Advertising is often placed on a group of sites through increasingly powerful and competitive “vertical” networks like AdBrite, Adcision and Glam Media, a behemoth that operates more than 600 sites and has 77 million unique worldwide visitors a month, according to
comScore Media Metrix.
“Arguably the networks represent the threat to print from online,” said Barry Parr, a media analyst with
Forrester Research. But he added that for an advertiser, “there is nothing you can do on the Web that can substitute for the impact of an eight-page insert in the September Vogue.”
Others counter that Webzines are even now siphoning revenues from their print-world cousins. “The preponderance of ad spending is still in the traditional media,” Mr. Mandese said.

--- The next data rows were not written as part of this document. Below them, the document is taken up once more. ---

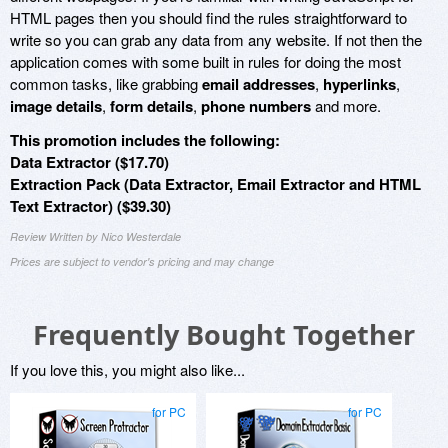
HTML pages then you should find the rules straightforward to
write so you can grab any data from any website. If not then the
application comes with some built in rules for doing the most
common tasks, like grabbing
email addresses
,
hyperlinks
,
image details
,
form details
,
phone numbers
and more.
This promotion includes the following:
Data Extractor ($17.70)
Extraction Pack (Data Extractor, Email Extractor and HTML
Text Extractor) ($39.30)
Review Written by Nico Westerdale
Prices are subject to vendor's pricing and may change
Frequently Bought Together
If you love this, you might also like...
for PC
for PC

But, he said, as marketers reach for Web audiences, which are widely perceived as hipper and more influential than those for print, “we are going to see a rationalization to shift money online just because it looks good.”
Many traditional magazines have struggled to find an online audience, often because their content so closely mimics the print and because they aim for the mainstream.
“Readers’ interests have becoming increasingly and deeply fragmented,” Mr. Arora said. To cater to those interests, Webzines are poaching print-world editors respected for their expertise in subjects that vary from models to designer mules.
“In the future there won’t be one all-powerful fashion editor — there will be many,” Mr. Arora said. “We are looking for the 20 new Anna Wintours.”